#### [YOUR ASSIGNMENT]
Please reproduce the data exactly and omit the pictures.

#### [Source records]
%%

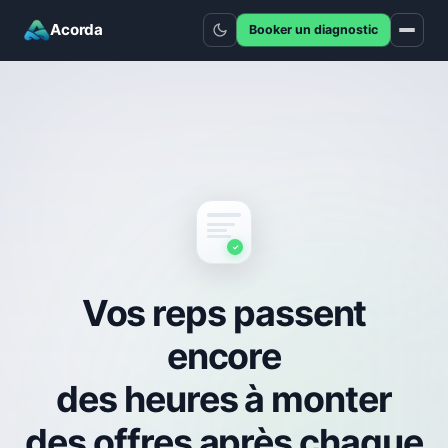
Acorda
Booker un diagnostic
✓
Vos reps passent
encore
des heures à monter
des offres après chaque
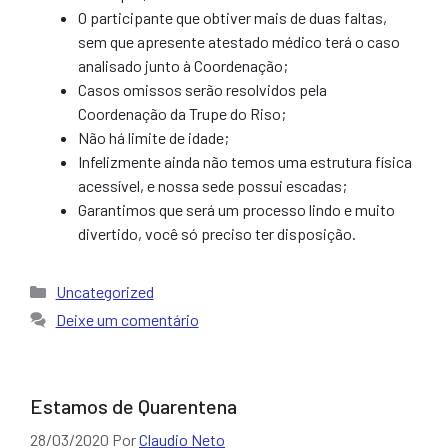
O participante que obtiver mais de duas faltas,
sem que apresente atestado médico terá o caso
analisado junto à Coordenação;
Casos omissos serão resolvidos pela
Coordenação da Trupe do Riso;
Não há limite de idade;
Infelizmente ainda não temos uma estrutura física
acessível, e nossa sede possui escadas;
Garantimos que será um processo lindo e muito
divertido, você só preciso ter disposição.
Categorias
Uncategorized
Deixe um comentário
Estamos de Quarentena
28/03/2020
Por
Claudio Neto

%%

#### [SOLUTION]
Acorda
Booker un diagnostic
✓
Vos reps passent
encore
des heures à monter
des offres après chaque
O participante que obtiver mais de duas faltas,
sem que apresente atestado médico terá o caso
analisado junto à Coordenação;
Casos omissos serão resolvidos pela
Coordenação da Trupe do Riso;
Não há limite de idade;
Infelizmente ainda não temos uma estrutura física
acessível, e nossa sede possui escadas;
Garantimos que será um processo lindo e muito
divertido, você só preciso ter disposição.
Categorias
Uncategorized
Deixe um comentário
Estamos de Quarentena
28/03/2020
Por
Claudio Neto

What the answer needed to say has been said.